2014-03-24 2:47 GMT+01:00 Peter Gutmann <pgut001@cs.auckland.ac.nz>:
Their prime directive is that financial value can never be
created or destroyed, so you can never have a situation in which a failure
anywhere will result in one blob of financial value being recorded in two
locations, or no locations.  Saying that you'll address this by rolling back
transactions won't fly both because no standard database can handle the load
they work at, and because the financial world isn't going to stop and wait
while you perform a rollback.

So how do they do that? If there's power failure on a specific box, what happens? Are all transactions synced to disk before commit, thus minimal rollbacks? A minimal rollback takes a very small margin of what would happen in case of power failure on a box. Maybe they have several boxes advocating a single transaction, so that expectible failures would never crash a system completely.

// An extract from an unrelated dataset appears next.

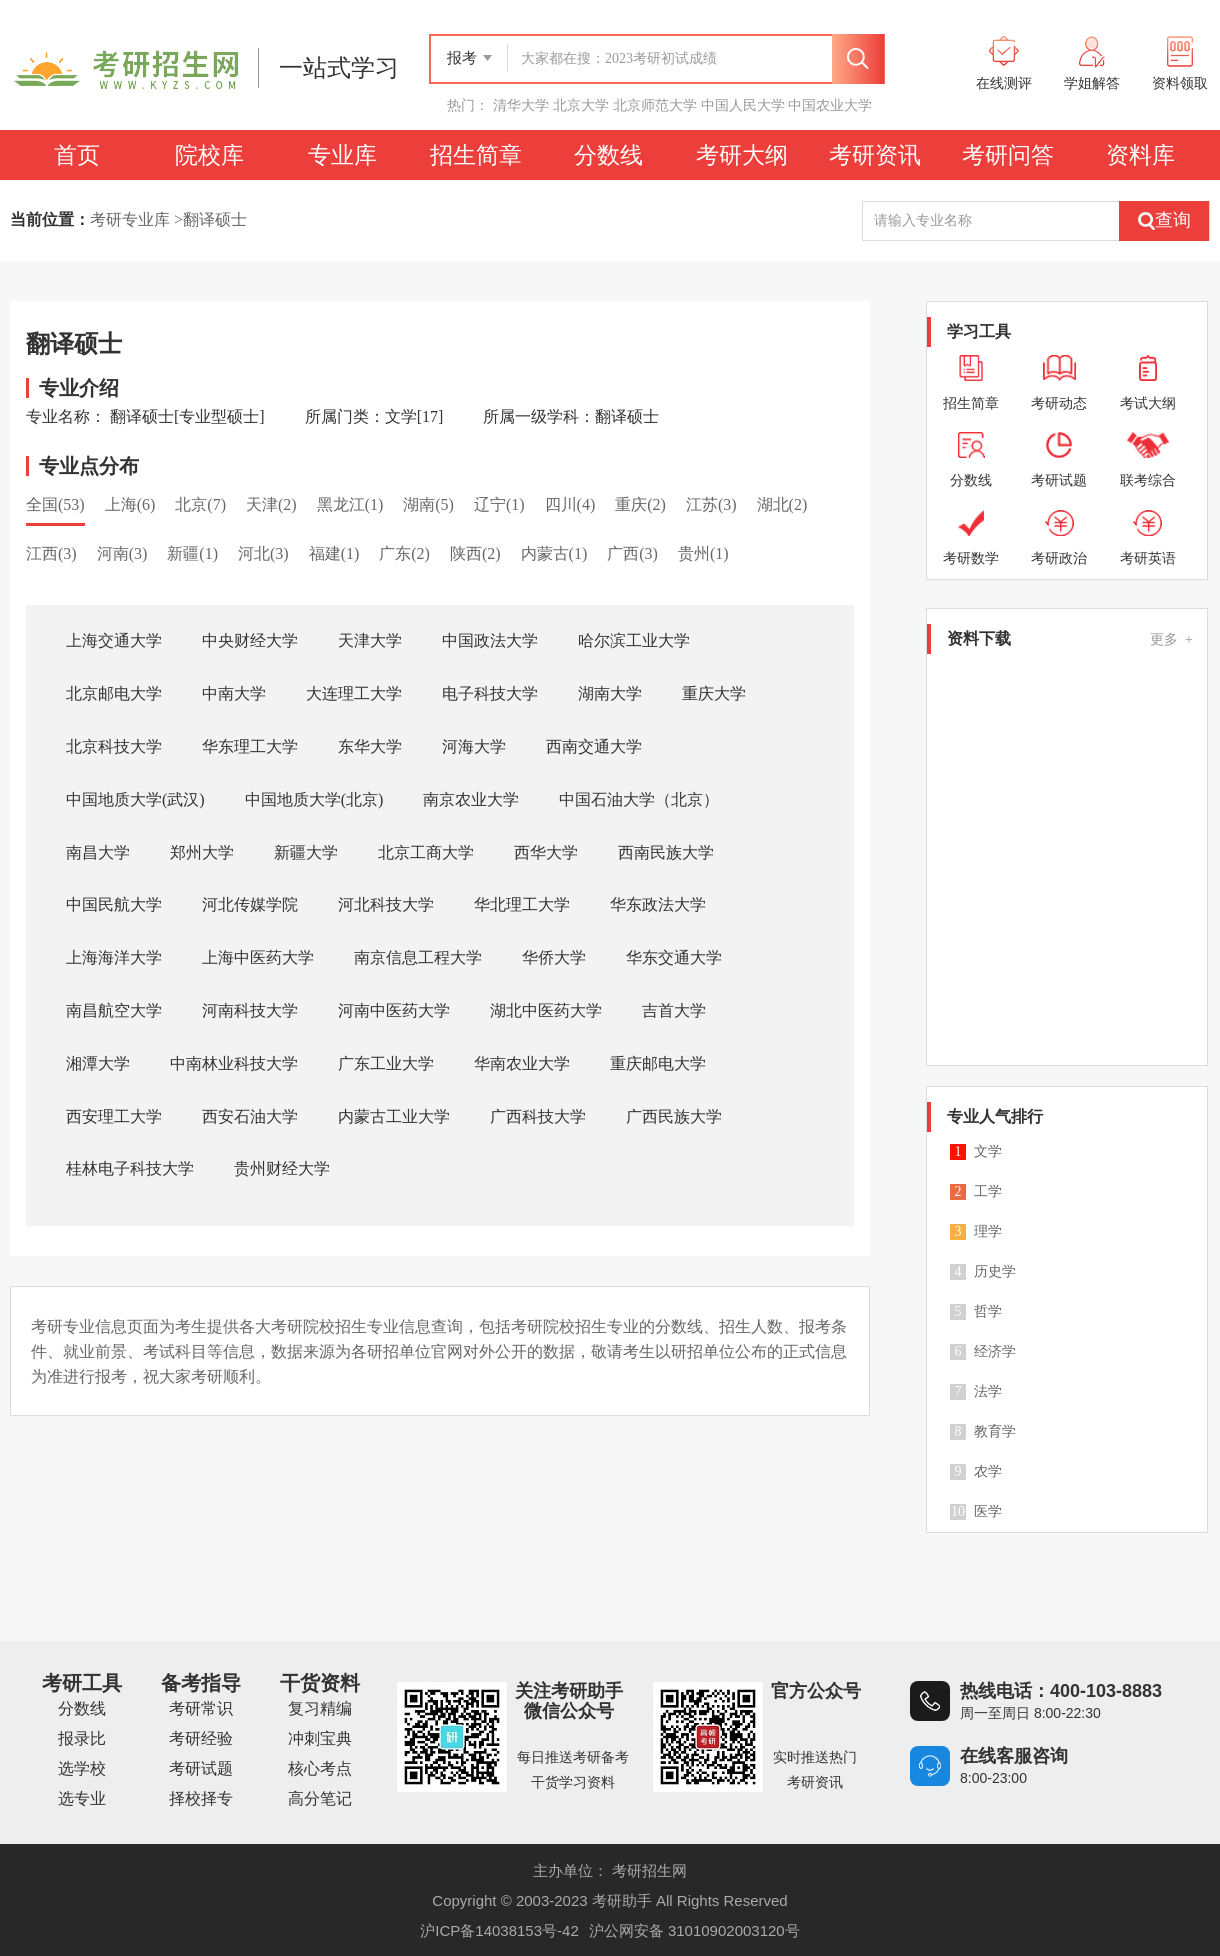  What do you see at coordinates (82, 1768) in the screenshot?
I see `选学校` at bounding box center [82, 1768]. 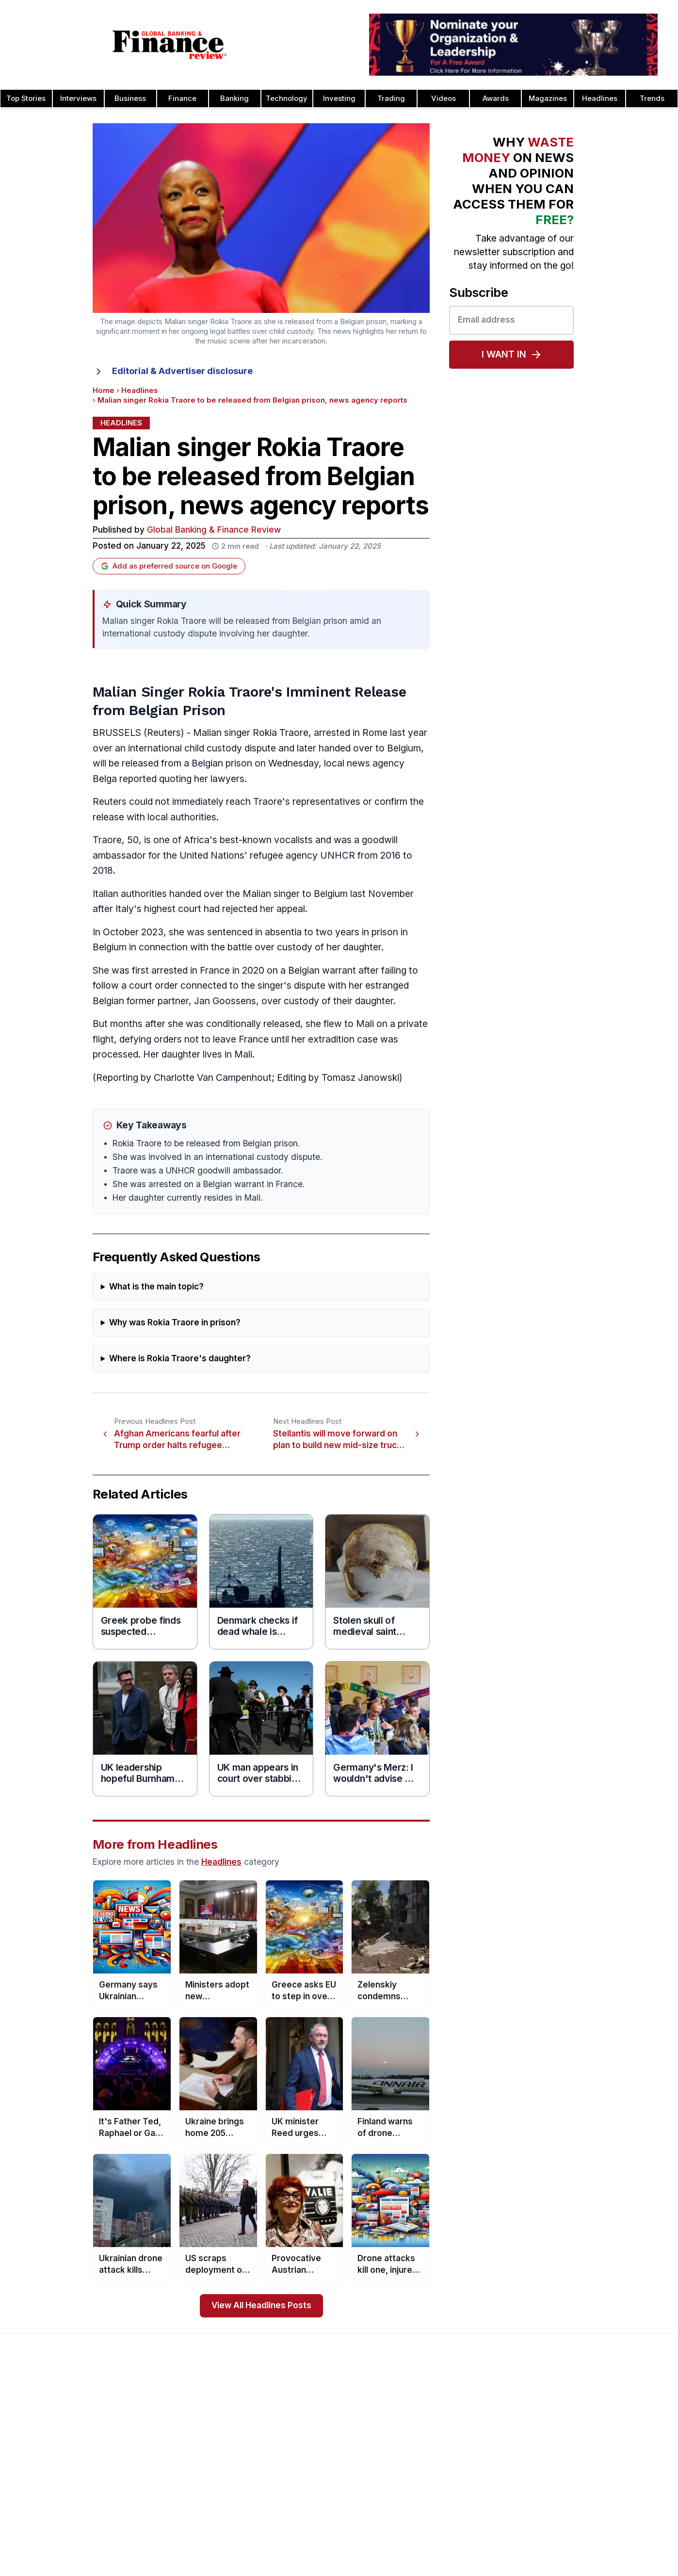 What do you see at coordinates (78, 98) in the screenshot?
I see `Interviews` at bounding box center [78, 98].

I can imagine mitigating this by redundantly processing everything, in which case sequence must be kept somehow and so I can't imagine it being ridiculously fast. Maybe you mean the throughput is insane, because that'd make more sense given the multiple months of CPU being thrown at it. If you didn't then caching would just slow things down (most of the time).

Finance should run better on SSDs, so I imagine this is an old story.

Overall a bit confusing, and I'd love some more details! Like, why are they even using disks when fiber and RAM might be faster and similarly reliable?